Strategic Modernization: Leadership’s Vision for an AI-Ready Digital Backbone
A primary objective for CIO Michael Friedlander and CSCO Sandeep Desai was the creation of an AI-ready foundation. In the past, companies often fell into the trap of over-customizing their software, leading to rigid systems that were difficult to update. The current strategy favored standardized, scalable platforms that allow the business to leverage the latest advancements in machine learning without significant technical roadblocks.
This vision for a digital backbone focused on visibility and real-time insights across the entire production cycle. By avoiding the pitfalls of the past, the company ensured that its tech stack remained evergreen and adaptable. This approach enabled the organization to process consumer trends and supply chain disruptions with a level of sophistication that turned raw data into a measurable competitive advantage.
Executing the 18-Month Pivot: A Framework for Digital Sovereignty and Operational Excellence
The execution of this transformation unfolded in a series of phased waves planned over an 18-month timeline.
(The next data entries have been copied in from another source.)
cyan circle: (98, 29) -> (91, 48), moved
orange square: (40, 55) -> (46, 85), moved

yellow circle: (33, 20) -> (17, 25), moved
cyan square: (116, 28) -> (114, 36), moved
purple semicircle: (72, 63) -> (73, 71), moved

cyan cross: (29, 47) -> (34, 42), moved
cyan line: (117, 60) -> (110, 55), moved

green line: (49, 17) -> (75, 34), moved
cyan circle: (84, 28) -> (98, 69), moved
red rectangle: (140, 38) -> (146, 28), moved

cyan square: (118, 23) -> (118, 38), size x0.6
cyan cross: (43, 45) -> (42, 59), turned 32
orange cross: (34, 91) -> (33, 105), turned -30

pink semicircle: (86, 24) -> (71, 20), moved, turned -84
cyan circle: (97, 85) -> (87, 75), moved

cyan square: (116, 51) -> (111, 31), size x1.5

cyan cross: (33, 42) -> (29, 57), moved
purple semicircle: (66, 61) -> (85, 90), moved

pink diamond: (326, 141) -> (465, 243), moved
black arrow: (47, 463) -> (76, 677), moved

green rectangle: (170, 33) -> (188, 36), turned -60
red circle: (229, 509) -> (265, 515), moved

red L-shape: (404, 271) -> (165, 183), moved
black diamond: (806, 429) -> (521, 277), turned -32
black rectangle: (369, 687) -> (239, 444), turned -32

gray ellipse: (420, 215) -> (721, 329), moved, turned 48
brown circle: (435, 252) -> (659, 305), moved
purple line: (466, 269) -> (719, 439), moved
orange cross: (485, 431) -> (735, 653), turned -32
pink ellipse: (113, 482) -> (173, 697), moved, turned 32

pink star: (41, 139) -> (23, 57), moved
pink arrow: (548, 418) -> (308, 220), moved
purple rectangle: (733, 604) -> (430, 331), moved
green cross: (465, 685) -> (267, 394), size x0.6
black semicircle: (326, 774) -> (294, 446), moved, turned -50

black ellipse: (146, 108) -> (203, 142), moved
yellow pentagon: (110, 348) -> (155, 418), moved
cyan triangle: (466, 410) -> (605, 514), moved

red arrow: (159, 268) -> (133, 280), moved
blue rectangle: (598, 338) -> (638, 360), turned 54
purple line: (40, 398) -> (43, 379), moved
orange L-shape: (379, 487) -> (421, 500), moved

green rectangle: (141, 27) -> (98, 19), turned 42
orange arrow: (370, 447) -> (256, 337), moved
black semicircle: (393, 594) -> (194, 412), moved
This methodical approach ensured that daily operations remained uninterrupted while the new systems were brought online. The transition team worked to ensure the organization was fully unencumbered and technologically self-sufficient by the time the current project window closed in 2027.
Ultimately, the company successfully pivoted toward a model of operational excellence that redefined its market position. The leadership team implemented a strategy that replaced dependency with innovation, ensuring the business was prepared for the challenges of a modernized economy. By the end of the project, the firm had established a new standard for how a global brand can reinvent itself through total technological independence.